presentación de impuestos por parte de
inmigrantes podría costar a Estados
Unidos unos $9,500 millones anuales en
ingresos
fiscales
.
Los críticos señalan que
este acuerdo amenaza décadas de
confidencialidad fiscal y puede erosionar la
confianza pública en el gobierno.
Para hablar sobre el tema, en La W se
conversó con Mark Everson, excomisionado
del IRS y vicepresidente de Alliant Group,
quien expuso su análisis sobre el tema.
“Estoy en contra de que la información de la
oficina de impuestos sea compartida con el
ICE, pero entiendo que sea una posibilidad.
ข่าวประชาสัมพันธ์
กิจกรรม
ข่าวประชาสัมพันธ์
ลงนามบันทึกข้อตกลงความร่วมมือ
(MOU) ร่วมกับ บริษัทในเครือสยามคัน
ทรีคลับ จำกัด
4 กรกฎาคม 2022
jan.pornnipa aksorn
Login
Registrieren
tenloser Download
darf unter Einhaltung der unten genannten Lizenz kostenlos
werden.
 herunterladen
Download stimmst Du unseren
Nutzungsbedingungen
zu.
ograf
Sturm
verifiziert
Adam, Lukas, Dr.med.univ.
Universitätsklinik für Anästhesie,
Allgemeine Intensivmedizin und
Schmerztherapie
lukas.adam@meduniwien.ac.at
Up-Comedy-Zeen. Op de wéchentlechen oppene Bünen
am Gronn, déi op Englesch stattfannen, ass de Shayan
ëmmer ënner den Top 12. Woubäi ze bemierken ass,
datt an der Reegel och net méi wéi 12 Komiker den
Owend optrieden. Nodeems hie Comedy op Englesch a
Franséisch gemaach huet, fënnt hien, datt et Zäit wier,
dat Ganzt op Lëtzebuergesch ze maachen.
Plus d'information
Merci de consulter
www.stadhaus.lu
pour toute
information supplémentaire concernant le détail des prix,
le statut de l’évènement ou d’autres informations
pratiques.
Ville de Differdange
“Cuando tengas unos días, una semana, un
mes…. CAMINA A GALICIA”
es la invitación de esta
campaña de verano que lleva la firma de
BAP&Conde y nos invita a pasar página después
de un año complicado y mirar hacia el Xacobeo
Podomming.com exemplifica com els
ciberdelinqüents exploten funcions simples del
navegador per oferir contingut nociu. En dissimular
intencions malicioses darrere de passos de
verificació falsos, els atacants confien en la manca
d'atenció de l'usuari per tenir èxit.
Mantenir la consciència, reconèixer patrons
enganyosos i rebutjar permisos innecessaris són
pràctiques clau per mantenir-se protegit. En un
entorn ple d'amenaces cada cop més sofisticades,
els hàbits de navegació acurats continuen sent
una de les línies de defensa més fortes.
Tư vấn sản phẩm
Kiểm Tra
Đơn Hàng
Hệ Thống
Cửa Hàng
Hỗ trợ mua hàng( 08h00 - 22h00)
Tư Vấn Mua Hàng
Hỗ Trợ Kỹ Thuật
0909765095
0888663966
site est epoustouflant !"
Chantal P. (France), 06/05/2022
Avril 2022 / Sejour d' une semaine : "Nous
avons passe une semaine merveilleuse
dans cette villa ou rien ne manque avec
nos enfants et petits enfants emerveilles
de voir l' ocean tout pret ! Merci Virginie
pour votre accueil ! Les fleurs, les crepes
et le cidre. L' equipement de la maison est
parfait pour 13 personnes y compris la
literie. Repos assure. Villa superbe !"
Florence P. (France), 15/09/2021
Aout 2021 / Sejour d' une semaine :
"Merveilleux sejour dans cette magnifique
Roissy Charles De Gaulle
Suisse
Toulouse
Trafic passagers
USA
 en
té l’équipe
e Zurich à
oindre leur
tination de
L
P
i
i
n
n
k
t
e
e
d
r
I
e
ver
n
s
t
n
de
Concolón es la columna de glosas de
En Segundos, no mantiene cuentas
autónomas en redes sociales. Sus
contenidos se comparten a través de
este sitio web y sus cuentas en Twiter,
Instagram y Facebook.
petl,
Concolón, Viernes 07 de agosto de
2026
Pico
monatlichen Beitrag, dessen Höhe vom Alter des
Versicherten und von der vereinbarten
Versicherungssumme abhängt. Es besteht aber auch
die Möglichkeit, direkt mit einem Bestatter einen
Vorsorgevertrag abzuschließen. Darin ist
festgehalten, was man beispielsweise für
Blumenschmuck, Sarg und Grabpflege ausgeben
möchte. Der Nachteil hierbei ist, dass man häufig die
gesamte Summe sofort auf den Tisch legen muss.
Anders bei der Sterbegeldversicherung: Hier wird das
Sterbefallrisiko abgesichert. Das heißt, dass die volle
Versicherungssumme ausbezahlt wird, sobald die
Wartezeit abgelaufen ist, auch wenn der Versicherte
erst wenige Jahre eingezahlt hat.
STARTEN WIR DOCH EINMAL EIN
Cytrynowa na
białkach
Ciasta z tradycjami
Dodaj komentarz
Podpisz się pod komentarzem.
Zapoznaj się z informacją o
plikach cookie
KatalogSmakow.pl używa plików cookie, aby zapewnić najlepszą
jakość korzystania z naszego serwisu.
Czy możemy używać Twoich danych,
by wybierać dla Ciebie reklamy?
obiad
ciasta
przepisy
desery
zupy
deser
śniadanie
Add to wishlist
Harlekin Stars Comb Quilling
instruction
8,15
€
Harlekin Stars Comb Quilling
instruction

::::

→ HOW TO COMPLETE THIS TASK
Out of the data above, return each line where the word "impuestos" can be found.

→ COMPLETED TASK
presentación de impuestos por parte de
oficina de impuestos sea compartida con el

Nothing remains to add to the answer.